Enquanto isso, medidas como a isenção de tributos federais e subvenções foram anunciadas para tentar frear a escalada dos preços do diesel. A viabilidade de uma nova porcentagem na mistura de biodiesel, no entanto, permanece sob análise, com foco na sustentabilidade econômica e na proteção do consumidor.
Estudos Técnicos e Transparência em Pauta
O Ministro de Minas e Energia, Alexandre Silveira, reiterou que o patamar de 15% de biodiesel no diesel é o limite legal atual. Ele enfatizou a necessidade de estudos técnicos objetivos e transparentes sobre a qualidade do combustível com misturas maiores, envolvendo a supervisão da Anfavea e de universidades. A prioridade, segundo ele, é não prejudicar o consumidor brasileiro de óleo diesel.
Silveira também mencionou os estudos em andamento para o aumento da mistura de etanol anidro na gasolina, de 30% para 35%. Essa observação demonstra a cautela do governo em avançar com alterações em combustíveis sem a devida comprovação técnica e segurança para o mercado e os usuários.
Oferta e Demanda: O Equilíbrio Necessário
O Ministro da Casa Civil, Rui Costa, expressou que o aumento da mistura de biodiesel não seria a solução ideal para conter os preços do diesel no curto prazo. Ele ressaltou que o crescimento da mistura deve acompanhar a curva de oferta dos produtos, o que exigiria um aumento significativo no número de usinas de etanol e biodiesel no país.
Segundo Costa, elevar o percentual sem uma garantia de oferta adequada poderia, na verdade, pressionar os preços para cima, impactando negativamente o consumidor. A estratégia, portanto, passa por expandir a capacidade produtiva antes de avançar com a mistura maior.
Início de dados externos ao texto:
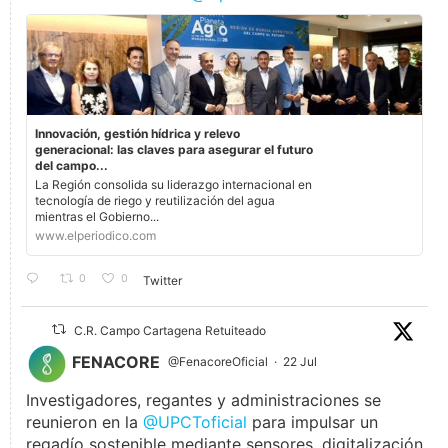
Innovación, gestión hídrica y relevo
generacional: las claves para asegurar el futuro
del campo...
La Región consolida su liderazgo internacional en
tecnología de riego y reutilización del agua
mientras el Gobierno...
www.elperiodico.com
0
0
Twitter
C.R. Campo Cartagena Retuiteado
FENACORE
@FenacoreOficial
·
22 Jul
Investigadores, regantes y administraciones se
reunieron en la
@UPCToficial
para impulsar un
regadío sostenible mediante sensores, digitalización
Posição do Setor Produtivo e a Capacidade Instalada
Em contrapartida, o setor de biodiesel alega possuir uma capacidade ociosa elevada e condições para atender a um aumento na mistura. A Aprobio informa que a indústria de biodiesel tem capacidade instalada para suportar uma mistura de até 21,6%. A safra recorde de soja, principal matéria-prima do biocombustível, reforça esse argumento.
A AliançaBiodiesel, formada pela Aprobio e Abiove, defende a validação emergencial do aumento da mistura, especialmente em um cenário internacional de escassez de diesel. Eles apontam que o processo de testes já está atrasado, considerando que o país deveria estar operando com B16 desde março.
Análise Estratégica: Riscos e Oportunidades na Cadeia de Combustíveis
A hesitação do governo em aumentar a mistura de biodiesel reflete a complexidade em equilibrar demandas setoriais com a estabilidade de preços e a segurança energética. A dependência de diesel importado, que representa cerca de 25% da oferta nacional, é um ponto crítico que o aumento da produção interna de biodiesel poderia mitigar, reduzindo a exposição a flutuações cambiais e geopolíticas.
Para investidores e empresas do setor, a definição sobre a mistura de biodiesel representa uma oportunidade de expansão e otimização de custos, mas também um risco se a oferta não for garantida ou se os estudos técnicos apontarem limitações. A volatilidade nos preços do petróleo e a busca por alternativas mais sustentáveis indicam uma tendência de crescimento para biocombustíveis, mas a regulamentação e a capacidade produtiva serão determinantes para o cenário futuro.